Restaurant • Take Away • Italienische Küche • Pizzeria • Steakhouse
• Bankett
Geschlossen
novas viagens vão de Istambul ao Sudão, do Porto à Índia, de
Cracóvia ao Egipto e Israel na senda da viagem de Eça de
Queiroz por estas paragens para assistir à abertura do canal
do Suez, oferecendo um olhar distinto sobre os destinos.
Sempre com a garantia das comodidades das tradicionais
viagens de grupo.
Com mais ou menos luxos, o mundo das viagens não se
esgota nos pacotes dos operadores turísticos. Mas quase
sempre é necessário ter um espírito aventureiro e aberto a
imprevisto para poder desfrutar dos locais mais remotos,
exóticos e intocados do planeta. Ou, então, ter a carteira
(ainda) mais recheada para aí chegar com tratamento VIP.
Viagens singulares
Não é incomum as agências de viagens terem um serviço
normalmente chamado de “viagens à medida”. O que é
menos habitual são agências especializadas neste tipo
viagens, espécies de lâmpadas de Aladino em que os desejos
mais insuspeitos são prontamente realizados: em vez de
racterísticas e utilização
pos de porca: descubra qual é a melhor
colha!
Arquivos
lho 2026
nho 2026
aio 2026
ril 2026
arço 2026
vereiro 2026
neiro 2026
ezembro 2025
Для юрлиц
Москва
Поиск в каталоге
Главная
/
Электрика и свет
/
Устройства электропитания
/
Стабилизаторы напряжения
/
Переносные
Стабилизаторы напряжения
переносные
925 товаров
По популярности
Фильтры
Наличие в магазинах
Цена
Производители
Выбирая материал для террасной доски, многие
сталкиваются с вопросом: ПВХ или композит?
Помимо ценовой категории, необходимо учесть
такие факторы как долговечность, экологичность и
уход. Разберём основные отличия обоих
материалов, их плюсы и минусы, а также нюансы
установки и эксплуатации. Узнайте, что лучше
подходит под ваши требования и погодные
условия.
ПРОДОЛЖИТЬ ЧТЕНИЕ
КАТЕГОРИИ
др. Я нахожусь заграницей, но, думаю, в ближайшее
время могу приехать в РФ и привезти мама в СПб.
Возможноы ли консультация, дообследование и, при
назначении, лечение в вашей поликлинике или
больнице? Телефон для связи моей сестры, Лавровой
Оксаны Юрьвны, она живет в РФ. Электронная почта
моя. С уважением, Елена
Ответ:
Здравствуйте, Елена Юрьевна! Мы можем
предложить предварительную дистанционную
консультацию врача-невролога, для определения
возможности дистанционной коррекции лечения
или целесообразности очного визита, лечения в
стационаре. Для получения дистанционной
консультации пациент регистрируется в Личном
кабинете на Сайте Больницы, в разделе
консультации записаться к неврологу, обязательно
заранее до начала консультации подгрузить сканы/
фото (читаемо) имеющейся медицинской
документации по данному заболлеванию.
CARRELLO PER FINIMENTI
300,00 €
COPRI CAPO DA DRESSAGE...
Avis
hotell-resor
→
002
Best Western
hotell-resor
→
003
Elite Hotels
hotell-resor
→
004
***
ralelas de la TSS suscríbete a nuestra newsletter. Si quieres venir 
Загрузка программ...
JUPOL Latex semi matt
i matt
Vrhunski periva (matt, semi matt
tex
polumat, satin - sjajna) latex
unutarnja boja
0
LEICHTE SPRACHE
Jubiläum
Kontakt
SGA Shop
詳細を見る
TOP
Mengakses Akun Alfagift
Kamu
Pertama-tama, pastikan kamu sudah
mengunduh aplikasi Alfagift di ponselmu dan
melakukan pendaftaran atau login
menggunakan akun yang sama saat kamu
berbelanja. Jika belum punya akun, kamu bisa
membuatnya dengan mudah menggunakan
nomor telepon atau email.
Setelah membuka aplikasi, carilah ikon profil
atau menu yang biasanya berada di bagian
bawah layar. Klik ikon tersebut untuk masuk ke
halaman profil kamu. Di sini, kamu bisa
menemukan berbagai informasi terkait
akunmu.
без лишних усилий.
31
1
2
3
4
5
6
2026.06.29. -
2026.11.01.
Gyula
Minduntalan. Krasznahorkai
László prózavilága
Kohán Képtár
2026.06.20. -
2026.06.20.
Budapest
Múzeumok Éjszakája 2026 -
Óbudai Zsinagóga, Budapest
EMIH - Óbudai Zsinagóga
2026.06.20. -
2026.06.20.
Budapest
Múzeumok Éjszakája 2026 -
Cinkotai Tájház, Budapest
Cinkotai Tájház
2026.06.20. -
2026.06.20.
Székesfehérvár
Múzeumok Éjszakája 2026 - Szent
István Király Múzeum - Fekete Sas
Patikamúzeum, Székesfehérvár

========

● **Task directions**
Identify each line of the material where the word "Tájház" shows up, and copy it.

● **Solution for this problem**
Cinkotai Tájház, Budapest
Cinkotai Tájház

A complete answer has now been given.